### WHAT YOU ARE ASKED TO DO:
From the line containing "окрашивание" to the final line of the listing, restate each line word for word and add nothing.
PROVIDED ENTRIES START
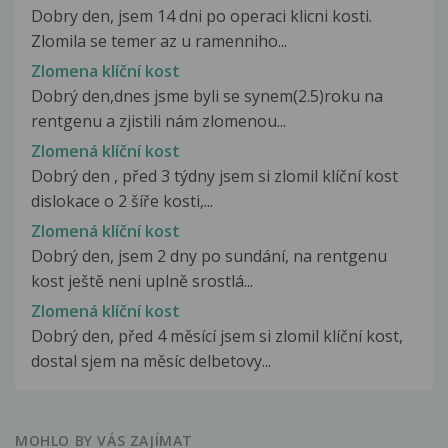
Dobry den, jsem 14 dni po operaci klicni kosti.
Zlomila se temer az u ramenniho...
Zlomena klíční kost
Dobrý den,dnes jsme byli se synem(2.5)roku na
rentgenu a zjistili nám zlomenou...
Zlomená klíční kost
Dobrý den , před 3 týdny jsem si zlomil klíční kost
dislokace o 2 šíře kosti,...
Zlomená klíční kost
Dobrý den, jsem 2 dny po sundání, na rentgenu
kost ještě neni uplně srostlá...
Zlomená klíční kost
Dobrý den, před 4 měsící jsem si zlomil klíční kost,
dostal sjem na měsíc delbetovy...
MOHLO BY VÁS ZAJÍMAT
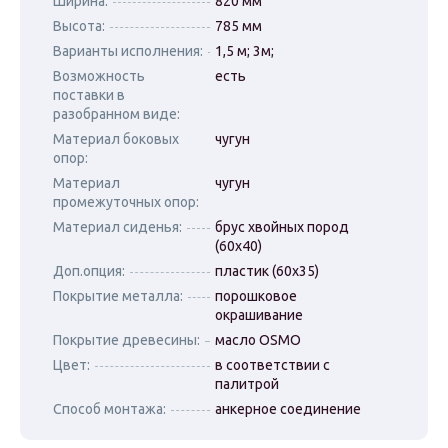
Ширина:
820 мм
Высота:
785 мм
Варианты исполнения:
1,5 м; 3м;
Возможность
есть
поставки в
разобранном виде:
Материал боковых
чугун
опор:
Материал
чугун
промежуточных опор:
Материал сиденья:
брус хвойных пород
(60х40)
Доп.опция:
пластик (60х35)
Покрытие металла:
порошковое
окрашивание
Покрытие древесины:
масло OSMO
Цвет:
в соответствии с
палитрой
Способ монтажа:
анкерное соединение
PROVIDED ENTRIES END
### EXERCISE RESULT:
окрашивание
Покрытие древесины:
масло OSMO
Цвет:
в соответствии с
палитрой
Способ монтажа:
анкерное соединение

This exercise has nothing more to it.